With the passage of the right to work law in Indiana, and recent right to work legislation being put into effect in Michigan, a traditional union stronghold, one must wander how long it will be until Ohio, West Virginia, or Pennsylvania follow suit. In my opinion it is terrible that this is happening. It is sad when businesses blame unions and workers for the reasons why industry has left the rust belt, the Ohio Valley and United States in general. It is bad enough that the United States has agreements like NAFTA, free trade of the Americas, and so on. Not to mention industries in other countries don't have any pollution or environmental regulations. Americans have to compete with places that pay well below what we would call a standard liveable wage. Now states that are not right to work will have to do their best to keep jobs in state competing with states such as Indiana, Michigan and Tennessee, that is just a short drive away. Places like Wheeling, Youngstown, Ohio, and Detroit, Mich., and countless other cities used to be some of the wealthiest, most thriving cities in the U.S. because of a strong manufacturing base that offered people good jobs. Now those cities are the polar opposite, struggling with crime, population loss, and lack of funding which mostly is due to the fact that the good jobs that used to be the backbone of regions are now gone. It's a sad thought that places like Weirton Steel, and Wheeling-Pittsburgh Steel used to be the largest employers in West Virginia, and now Wal-Mart is. People my generation in their 20s, 30s and early 40s will probably never see the inside of those mills.

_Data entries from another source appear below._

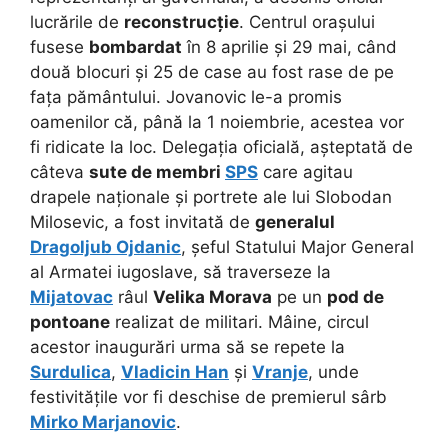
lucrările de
reconstrucție
. Centrul orașului
fusese
bombardat
în 8 aprilie și 29 mai, când
două blocuri și 25 de case au fost rase de pe
fața pământului. Jovanovic le-a promis
oamenilor că, până la 1 noiembrie, acestea vor
fi ridicate la loc. Delegația oficială, așteptată de
câteva
sute de membri
SPS
care agitau
drapele naționale și portrete ale lui Slobodan
Milosevic, a fost invitată de
generalul
Dragoljub Ojdanic
, șeful Statului Major General
al Armatei iugoslave, să traverseze la
Mijatovac
râul
Velika Morava
pe un
pod de
pontoane
realizat de militari. Mâine, circul
acestor inaugurări urma să se repete la
Surdulica
,
Vladicin Han
și
Vranje
, unde
festivitățile vor fi deschise de premierul sârb
Mirko Marjanovic
.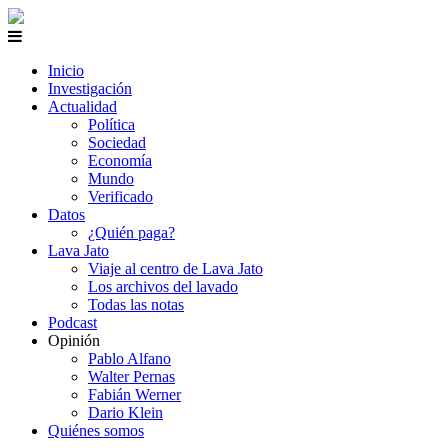
Inicio
Investigación
Actualidad
Política
Sociedad
Economía
Mundo
Verificado
Datos
¿Quién paga?
Lava Jato
Viaje al centro de Lava Jato
Los archivos del lavado
Todas las notas
Podcast
Opinión
Pablo Alfano
Walter Pernas
Fabián Werner
Dario Klein
Quiénes somos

There isn't much else in the form of employment but service industry jobs around the Ohio Valley, so most people have to leave to find a decent job even though they don't want to. Everybody's heard stories about how great Wheeling used to be, how downtown Wheeling was booming and even places like South Wheeling had a thriving business district. It would be great to see that again, rather than a bunch of abandoned buildings downtown and gambling parlors.
The Wheeling area has a lot of potential, great institutions and some of the nicest people in the country. It is sad to leave, and see so many young people leave the area. What's the solution? I don't know, but it would be nice to be able to make a decent living, and find a good job in the area you grew up in.